$2.25 Million Verdict for Birth Injury
- Date: Summer 2004
- FIRM
- Settlement: $2.25 Million
- Practice Areas: Medical Malpractice, Birth Injuries
The firm won a $2.25 million verdict on behalf of a one-year-old boy born with Erb’s Palsy. The plaintiff’s mother was a 35 year old woman who had two prior miscarriages and became pregnant late in 1997 by in vitro fertilization. This pregnancy was complicated by severe gestational diabetes and the risk of preecclampsia. Therefore, she was referred to a high risk perinatologist who practices in a group of regular OB-GYNs. Dr. David Hollander was the perinatologist, an obstetrician with additional training in high-risk pregnancies, who skillfully and carefully managed Diana’s first full term pregnancy. At 17 weeks, he took a baseline ultrasound that showed normal growth, with the baby’s head and stomach showing equal symmetrical growth. After that, in January, he and his group managed the mom’s diabetes, which went out of control, requiring a one month hospitalization and thereafter IV insulin for better control. Although he did not recall it, the target defendant, Dr. Theodore Cohen, who was the group covering doctor who delivered her baby when her membranes ruptured early at 36 weeks on March 13, 1998, had seen Diana once during her diabetes hospitalization. Therefore, he was aware of her diabetic status.

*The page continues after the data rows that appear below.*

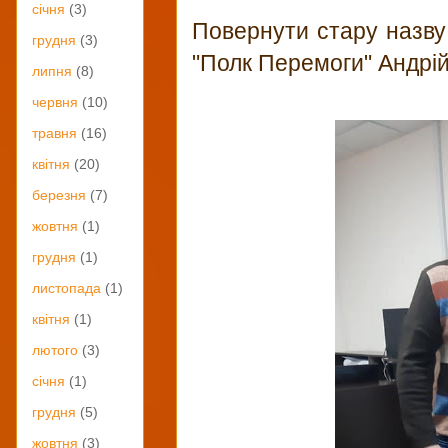
січня
(3)
Повернути стару назву 
грудня
(3)
"Полк Перемоги" Андрій
липня
(8)
червня
(10)
травня
(16)
квітня
(20)
березня
(7)
жовтня
(1)
грудня
(1)
листопада
(1)
квітня
(1)
лютого
(3)
січня
(1)
грудня
(5)
жовтня
(3)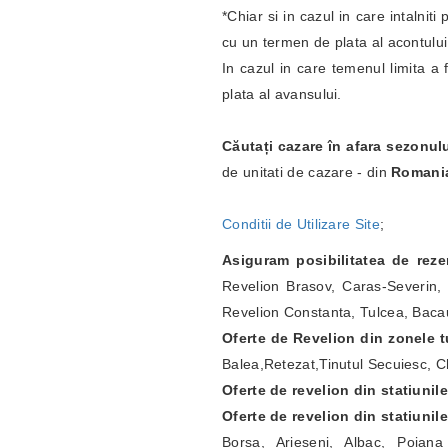
*Chiar si in cazul in care intalnit
cu un termen de plata al acontulu
In cazul in care temenul limita a 
plata al avansului.
Căutați cazare în afara sezonul
de unitati de cazare - din
Romani
Conditii de Utilizare Site
;
Asiguram posibilitatea de rez
Revelion Brasov, Caras-Severin, 
Revelion Constanta, Tulcea, Bacau
Oferte de Revelion din zonele tu
Balea,Retezat,Tinutul Secuiesc, Ch
Oferte de revelion din statiunil
Oferte de revelion din statiunil
Borsa, Arieseni, Albac, Poian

Thereafter, in February and early March of 1998, one other member of the group and the primary managing perinatologist, Dr. Hollander, noticed the beginning of disproportionate growth of the baby. They carefully documented in an ultrasound report and ultrasound polaroids capturing measurements of the head ( head circumference ) and the stomach (abdominal circumference ), the disproportionate growth of the baby’s trunk in comparison to it’s head. Such disproportionate growth is a recognized risk of diabetes and insulin treatment of the mom during pregnancy. When it occurs, there is a substantially increased risk of injury during delivery to nerves in the the baby’s shoulder and neck which allow normal, full use of the hand on that side. That injury, commonly known as Erb’s Palsy , is caused by traction and tearing if nerves as the delivering doctor exerts force to free the stuck shoulder and pull the baby’s trunk out after the mother has delivered the head . Shoulder Dystocia, a shoulder impacted and stuck behind the mom’s symphysis pubis can occur with smaller, proportionally grown babies, for unknown reasons, and in those cases the primary issue is whether the obstetrician used excessive force or panicked in the emergency created when the shoulders couldn’t be delivered naturally, and caused the injury that way. However, here, the primary issue was the covering doctor’s failure to appreciate the advanced warning of this risk and deliver the baby by c-section.
The plaintiff maintained that Dr. Cohen allowed her to first sit in the hospital for 10 hours after she experienced PROM, premature rupture of the membranes, and then talked her into a trial of labor for 14-16 hours the next day on March 14, and that he did that without ever reviewing her prenatal chart and appreciating all the ultrasound and clinical evidence of an enormous disproportion in the growth of the baby’s trunk which substantially increased the risk that did materialize in this delivery: Shoulder Dystocia and an Erb’s Palsy when he forced the baby’s upper trunk out of the pelvis after it had been stuck at the shoulders.
The infant plaintiff has undergone 3 major surgeries at the three most prominent centers for surgical attempts to improve arm function despite or after an Erb’s Palsy birth injury. At approximately age 1 he underwent extensive nerve transfer surgery at the Children’s Hospital in Miami by Dr. Grossman. At age 2½ he underwent extensive muscle transfer in Texas from Dr. Nath. Thereafter at age 4 he underwent extensive bone repair of the misalignment of his humerus and shoulder joint, which was a natural progression of his birth injury, performed by Dr. Waters in Boston.